I administer a small office using Apple Business Manager and Jamf Now. Most of the Macs were added to ABM via Configurator on the iPhone, and are thus supervised. I've set up Jamf Now as an MDM server, done the certificate shuffle to hook it up to ABM (and unchecked the "allow MDM to release devices" that's offered as part of that procedure), and assigned the devices to my newly-created Jamf Now MDM in Apple Business Manager. The newly-added devices show up in the Auto-Enrollment tab in Jamf Now, and I'm able to assign them to users, assign blueprints and thus push all the appropriate settings etc.
So far so good, but end users with admin privileges are able to go into the Profiles prefpane on their Macs and delete the Enrollment Profile, removing the devices from Jamf Now and kicking the devices in Apple Business Manager to "Released" status, requiring a full backup/wipe/re-enrollment with ABM in order to be able to put them back into Jamf via Auto-Enrollment (and yes, I could still add them in Open Enrollment, but that's not the point, dammit).
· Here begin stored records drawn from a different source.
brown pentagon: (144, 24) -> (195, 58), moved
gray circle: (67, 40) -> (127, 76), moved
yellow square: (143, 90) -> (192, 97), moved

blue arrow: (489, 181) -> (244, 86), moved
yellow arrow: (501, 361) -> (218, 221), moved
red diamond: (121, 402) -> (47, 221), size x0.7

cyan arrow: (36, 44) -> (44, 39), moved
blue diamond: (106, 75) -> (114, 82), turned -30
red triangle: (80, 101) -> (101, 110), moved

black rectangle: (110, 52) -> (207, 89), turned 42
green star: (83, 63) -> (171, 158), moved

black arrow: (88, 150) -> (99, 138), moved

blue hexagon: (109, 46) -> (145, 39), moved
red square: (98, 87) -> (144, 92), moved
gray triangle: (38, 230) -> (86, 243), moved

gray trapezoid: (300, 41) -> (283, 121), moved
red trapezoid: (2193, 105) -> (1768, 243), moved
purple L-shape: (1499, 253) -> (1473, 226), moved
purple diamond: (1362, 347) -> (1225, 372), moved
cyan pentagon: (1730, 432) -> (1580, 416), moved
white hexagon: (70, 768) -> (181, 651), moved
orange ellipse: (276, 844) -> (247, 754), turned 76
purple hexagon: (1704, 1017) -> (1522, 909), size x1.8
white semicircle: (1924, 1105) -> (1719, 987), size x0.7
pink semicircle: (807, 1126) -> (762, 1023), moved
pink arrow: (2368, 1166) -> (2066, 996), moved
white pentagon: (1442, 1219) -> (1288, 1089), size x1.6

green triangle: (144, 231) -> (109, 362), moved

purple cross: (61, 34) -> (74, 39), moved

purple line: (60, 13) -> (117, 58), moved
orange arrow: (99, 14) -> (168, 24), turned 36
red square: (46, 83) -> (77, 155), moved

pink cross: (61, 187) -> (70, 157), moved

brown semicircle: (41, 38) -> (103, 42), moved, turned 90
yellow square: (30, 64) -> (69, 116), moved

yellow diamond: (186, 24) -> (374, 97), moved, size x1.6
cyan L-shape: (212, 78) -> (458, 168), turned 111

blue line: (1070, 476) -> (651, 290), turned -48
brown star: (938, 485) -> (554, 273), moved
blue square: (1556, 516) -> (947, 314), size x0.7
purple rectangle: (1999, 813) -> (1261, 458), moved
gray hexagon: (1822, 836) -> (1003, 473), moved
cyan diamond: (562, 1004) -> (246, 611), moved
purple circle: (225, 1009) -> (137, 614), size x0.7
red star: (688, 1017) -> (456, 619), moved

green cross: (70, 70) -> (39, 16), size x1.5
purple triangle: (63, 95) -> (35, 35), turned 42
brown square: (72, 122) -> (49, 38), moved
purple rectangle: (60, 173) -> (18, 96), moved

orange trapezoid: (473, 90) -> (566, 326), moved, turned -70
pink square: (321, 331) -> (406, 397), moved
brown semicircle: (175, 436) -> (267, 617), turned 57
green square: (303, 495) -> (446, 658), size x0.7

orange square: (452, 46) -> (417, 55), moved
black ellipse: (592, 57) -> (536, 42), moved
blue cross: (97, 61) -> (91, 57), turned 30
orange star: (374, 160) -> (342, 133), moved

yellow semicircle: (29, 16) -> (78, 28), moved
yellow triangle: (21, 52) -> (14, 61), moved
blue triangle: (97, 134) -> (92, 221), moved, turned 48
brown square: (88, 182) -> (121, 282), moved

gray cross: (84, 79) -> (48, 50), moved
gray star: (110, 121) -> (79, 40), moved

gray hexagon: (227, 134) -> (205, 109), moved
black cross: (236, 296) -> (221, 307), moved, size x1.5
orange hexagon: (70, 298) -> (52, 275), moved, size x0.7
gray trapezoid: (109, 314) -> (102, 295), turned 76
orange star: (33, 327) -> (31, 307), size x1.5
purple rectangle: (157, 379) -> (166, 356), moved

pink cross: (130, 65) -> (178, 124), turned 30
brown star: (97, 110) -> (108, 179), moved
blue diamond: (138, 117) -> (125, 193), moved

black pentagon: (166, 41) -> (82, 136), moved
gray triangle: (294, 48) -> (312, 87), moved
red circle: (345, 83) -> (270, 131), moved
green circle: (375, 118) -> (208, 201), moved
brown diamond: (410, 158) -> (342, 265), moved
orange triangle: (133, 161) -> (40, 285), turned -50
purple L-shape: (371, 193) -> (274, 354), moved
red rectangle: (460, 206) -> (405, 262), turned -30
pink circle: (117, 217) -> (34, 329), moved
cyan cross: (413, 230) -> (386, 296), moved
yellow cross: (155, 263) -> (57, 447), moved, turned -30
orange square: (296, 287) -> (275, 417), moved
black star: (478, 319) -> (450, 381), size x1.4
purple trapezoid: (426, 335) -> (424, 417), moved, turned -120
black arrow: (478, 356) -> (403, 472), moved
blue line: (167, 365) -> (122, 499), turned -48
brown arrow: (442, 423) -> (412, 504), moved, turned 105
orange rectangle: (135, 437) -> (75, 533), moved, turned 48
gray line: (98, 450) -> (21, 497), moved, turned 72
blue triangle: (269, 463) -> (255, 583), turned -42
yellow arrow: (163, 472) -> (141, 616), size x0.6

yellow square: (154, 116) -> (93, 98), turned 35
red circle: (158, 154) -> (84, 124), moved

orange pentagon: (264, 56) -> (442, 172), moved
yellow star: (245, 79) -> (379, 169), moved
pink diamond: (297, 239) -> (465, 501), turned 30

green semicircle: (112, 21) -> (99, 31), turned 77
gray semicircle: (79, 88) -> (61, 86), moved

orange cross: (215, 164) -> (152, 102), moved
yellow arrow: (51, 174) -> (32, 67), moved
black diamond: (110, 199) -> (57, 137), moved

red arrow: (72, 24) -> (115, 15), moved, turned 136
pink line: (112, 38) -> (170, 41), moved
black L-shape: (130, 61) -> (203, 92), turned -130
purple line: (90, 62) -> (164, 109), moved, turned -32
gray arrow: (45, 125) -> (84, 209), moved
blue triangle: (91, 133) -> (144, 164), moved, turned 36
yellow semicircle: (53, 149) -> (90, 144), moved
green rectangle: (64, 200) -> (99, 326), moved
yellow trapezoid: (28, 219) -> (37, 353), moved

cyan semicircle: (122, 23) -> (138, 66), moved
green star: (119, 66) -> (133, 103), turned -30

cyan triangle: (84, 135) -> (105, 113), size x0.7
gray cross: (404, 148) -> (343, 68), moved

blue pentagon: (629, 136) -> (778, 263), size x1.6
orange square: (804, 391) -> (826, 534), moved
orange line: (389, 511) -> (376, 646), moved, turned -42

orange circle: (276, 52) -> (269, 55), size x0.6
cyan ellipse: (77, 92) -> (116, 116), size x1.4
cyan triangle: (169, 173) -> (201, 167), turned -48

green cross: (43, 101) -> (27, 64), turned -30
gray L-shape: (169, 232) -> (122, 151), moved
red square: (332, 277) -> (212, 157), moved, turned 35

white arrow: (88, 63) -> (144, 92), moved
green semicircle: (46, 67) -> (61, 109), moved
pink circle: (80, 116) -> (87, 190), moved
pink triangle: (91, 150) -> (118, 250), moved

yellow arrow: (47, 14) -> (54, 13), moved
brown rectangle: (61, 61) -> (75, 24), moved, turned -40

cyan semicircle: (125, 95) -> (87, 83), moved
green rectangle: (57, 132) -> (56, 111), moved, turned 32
I don't like that. It stands to reason that if I have a user who can just unenroll their laptop from the device end, kicking it out of both Jamf and simultaneously releasing it from Business Manager, then there's absolutely nothing at all from preventing that user from wiping and selling the thing to feed their drug habits. Not that they'd do that. Okay, most of them wouldn't do that. Probably.
I've poked around Jamf Nation and The Internet™, and have arrived at the point where I cannot for the life of me figure out if this is a) expected behavior, and that I am an idiot, b) if I've done something blindingly obviously wrong, or c) if there's something I haven't done at all. I would very much like to be able to push a non-removable Jamf Now enrollment profile to those machines so that people would stop breaking things and I could go back to drinking on the job and taking long naps. It's important to have hobbies, after all.